その道の幾つかのネオンの中にフランスの昔の大泥棒の名前が付いたバーがあった。

彼女は迷わずバーのドアを開けると階段を降り中を見渡した。

初めての彼女は中を見た途端に気に入っている自分に驚いた。

目の前に大きな本物と思われるマホガニーのカウンターがあり、その周りにテーブル席が幾つか見えた。

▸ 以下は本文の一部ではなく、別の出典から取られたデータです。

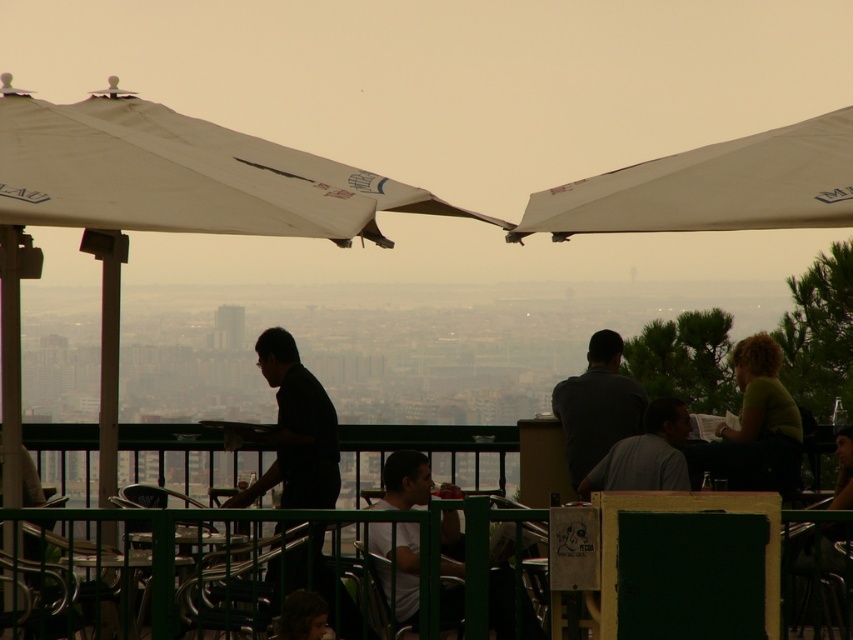 Question: Which of the following is the farthest from the observer?

Choices:
 (A) black matte shirt at center
 (B) gray matte shirt at center
 (C) dark gray shirt at center

Answer: (C)

Question: Can you confirm if green matte shirt at right is wider than metallic green chair at center?

Choices:
 (A) no
 (B) yes

Answer: (B)

Question: Which point is farther from the camera taking this photo?

Choices:
 (A) (605, 483)
 (B) (343, 198)

Answer: (A)

Question: Does gray matte shirt at center come behind green metal table at lower left?

Choices:
 (A) yes
 (B) no

Answer: (A)

Question: Considering the relative positions of white fabric canopy at upper right and dark gray shirt at center in the image provided, where is white fabric canopy at upper right located with respect to dark gray shirt at center?

Choices:
 (A) left
 (B) right

Answer: (B)

Question: Which point appears farthest from the camera in this image?

Choices:
 (A) (384, 625)
 (B) (202, 138)

Answer: (B) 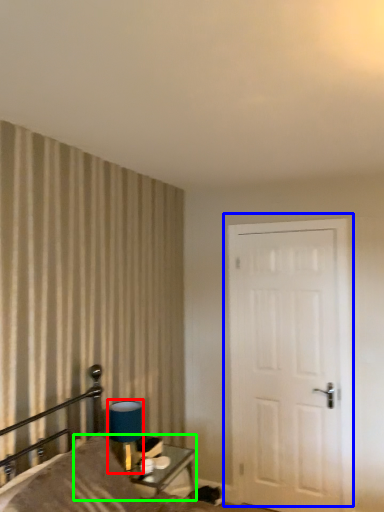 Question: Which is nearer to the table lamp (highlighted by a red box)? door (highlighted by a blue box) or table (highlighted by a green box).

Choices:
 (A) door
 (B) table

Answer: (B) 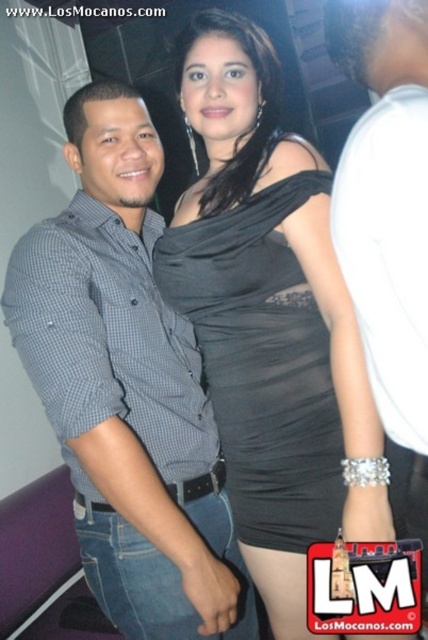 You are taking a photo of the black satin dress at center and the gray checkered shirt at left. Which one will appear larger in the photo?

The black satin dress at center will appear larger in the photo because it is closer to the viewer than the gray checkered shirt at left.

You are a photographer at a party and need to decide which clothing item to focus on for a closeup shot. The black satin dress at center and the white matte shirt at center are both in your frame. Based on their sizes, which one should you choose if you want to capture more details without zooming in?

The black satin dress at center is larger in size than the white matte shirt at center, so you should choose the black satin dress at center for the closeup to capture more details without needing to zoom in. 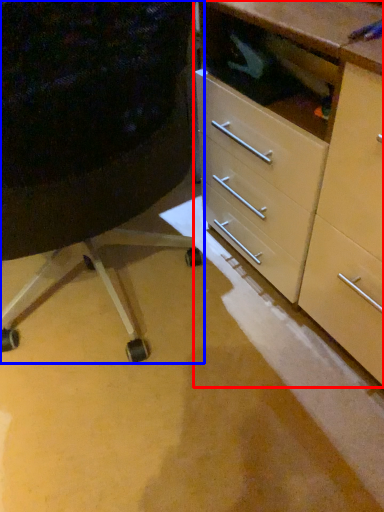 Question: Among these objects, which one is farthest to the camera, chest of drawers (highlighted by a red box) or furniture (highlighted by a blue box)?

彼女は店長かオーナーと思われるカウンターの中のバーテンダーを見詰めた。

彼は手でカウンターの空いている席を示した。

彼女は了解とばかりに頷くと階段を降り切り空いたカウンターに座った。

若いバーテンダーが応対しようとするのを年上の男が止めた。

「初めてのお客様ですね、何がお好みと記憶すれば宜しいですか」

「女性らしいかどうかは解らないけど好きな映画で聞くものにしたいわ、007なのですが、わかりますか」

「はい、マティーニと言います、ベースとなるお酒はいろいろな種類がありますが映画ではジンがベースです、映画と同じもので良いでしょうか」

「はい、お願いします」

「もう一つ、確認させて下さい、オリーブを串に差した物を入れるのですが、その数も指定する人が多いのです、一つから多くて五個までが普通です、お好きな数字は御座いますか」

「好きな数字は五ですが、オリーブでは多過ぎですので二個にして下さい」

「畏まりました」

彼はグラスとシェーカーを器用に使い彼女の前にマティーニを出した。

「気に入って頂けると良いのですが」

彼女は少し口に含むと味を確かめて二コリと微笑みを返し気に入った事を表した。

「では、お楽しみ下さい」

ハーテンダーはそう言って他の客との会話をしに彼女の前から離れた。

若いバーテンダーが彼女に近づこうとすると年上の男が腕を掴んで止めた。

彼女は顔を前向き少し下向きしていたが目の隅でこの様子を見ていた。

この若いバーテンダーは長くいないだろうと感じた、多分、客の女性に手を出し問題を起こした事が一件、二件では無いのであろうと彼女は予想した。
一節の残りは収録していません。